Türk Borçlar Kanunu’nun 396. maddesinde belirtilen kendi işvereni ile rekabete girişemez hükmü işçi ile işveren arasında hizmet ilişkisinin var olduğu zamana ilişkin bir düzenleme olup, hizmet akdi sona erdikten sonra uygulanabilirliği bulunmamaktadır. Oluşacak boşluğu ise Türk Borçlar Kanunu’nun 444 ve devamındaki maddeler kapatmaktadır.
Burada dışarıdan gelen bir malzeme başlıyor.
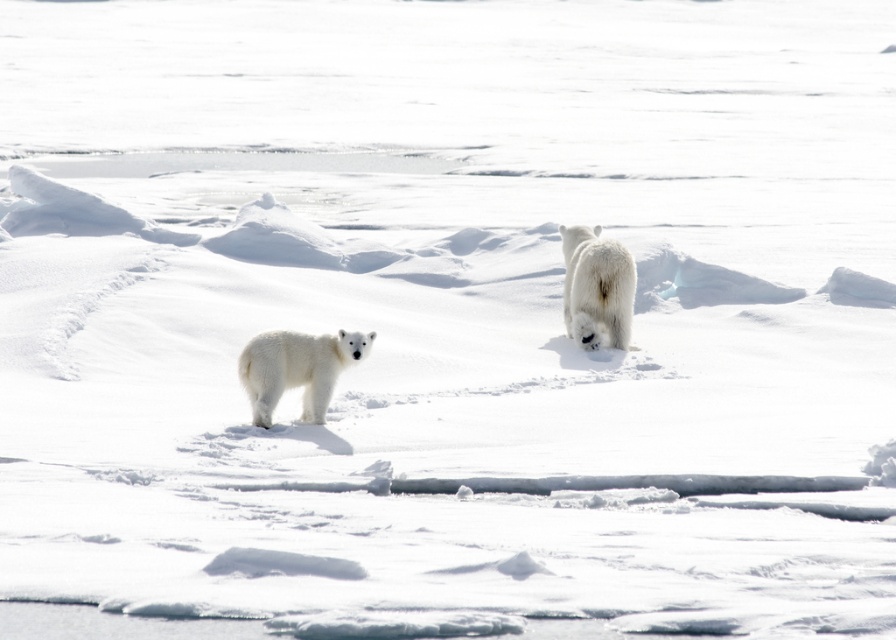 Question: Does white fluffy bear at center appear over white fur bear at center?

Choices:
 (A) no
 (B) yes

Answer: (A)

Question: Which point is closer to the camera?

Choices:
 (A) white fur bear at center
 (B) white fluffy bear at center

Answer: (B)

Question: Which point is farther to the camera?

Choices:
 (A) (617, 244)
 (B) (323, 353)

Answer: (A)

Question: Is white fluffy bear at center further to the viewer compared to white fur bear at center?

Choices:
 (A) yes
 (B) no

Answer: (B)

Question: From the image, what is the correct spatial relationship of white fluffy bear at center in relation to white fur bear at center?

Choices:
 (A) right
 (B) left

Answer: (B)

Question: Which of the following is the farthest from the observer?

Choices:
 (A) white fur bear at center
 (B) white fluffy bear at center

Answer: (A)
Bu bağlamda işveren, işçisi ile iş akdinin hitamından sonra da rekabet yasağının sürmesini istiyorsa işçisi ile ayrı bir rekabet yasağı sözleşmesi yapmak durumundadır.
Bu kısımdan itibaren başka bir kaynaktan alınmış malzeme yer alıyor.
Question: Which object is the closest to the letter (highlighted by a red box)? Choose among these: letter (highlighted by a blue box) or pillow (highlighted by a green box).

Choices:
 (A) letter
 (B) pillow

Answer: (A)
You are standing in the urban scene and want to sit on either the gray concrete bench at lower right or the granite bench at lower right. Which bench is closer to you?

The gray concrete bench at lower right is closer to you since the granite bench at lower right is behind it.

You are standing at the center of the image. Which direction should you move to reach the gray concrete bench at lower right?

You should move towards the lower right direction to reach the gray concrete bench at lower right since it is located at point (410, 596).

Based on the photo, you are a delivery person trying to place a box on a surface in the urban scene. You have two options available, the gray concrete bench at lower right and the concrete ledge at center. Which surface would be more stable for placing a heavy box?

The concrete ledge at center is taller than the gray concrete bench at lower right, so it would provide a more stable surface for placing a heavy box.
Rekabet yasağı, aynı alanda iş yapan kimselerin birbirleri ile hukuka aykırı olarak yarışa girememesi, belirli kimselerin birbirleriyle rekabet etmelerinin yasaklanması anlamına gelmektedir. Türk Borçlar Kanunu’nun 444/1 maddesi uyarınca rekabet sözleşmesinin konusu, işçinin iş sözleşmesi sona erdikten sonra, kendi adına işvereni ile rekabet edecek bir iş yapmaması, rakip bir kuruluşta çalışmaması, rakip bir kuruluşa ortak olmaması ve ortaklıktan başka bir sıfatla dahi rakip bir kuruluşla ilgisinin olmamasıdır.
Taraflar rekabet yasağı kararlaştırmamışlarsa, işçinin işverene ait işyerinde edindiği bilgileri ve müşteri çevresini kullanması ve eski işvereni ile rekabet yapması mümkündür.
Rekabet yasağı sözleşmesinin geçerlilik şartlarını Türk Borçlar Kanunu açık bir şekilde düzenlemiştir. Bir rekabet yasağı sözleşmesinin imzalanabilmesi için; bir iş sözleşmesinin bulunması, işçinin müşterileri tanımasından veya iş sırlarını bilmesinden dolayı işverene önemli bir zarar vermesi ihtimalinin olması gerekmektedir. Ayrıca rekabet yasağı sözleşmesinin yapılmamasını engelleyen özel bir kanun hükmünün de bulunmaması icap etmektedir.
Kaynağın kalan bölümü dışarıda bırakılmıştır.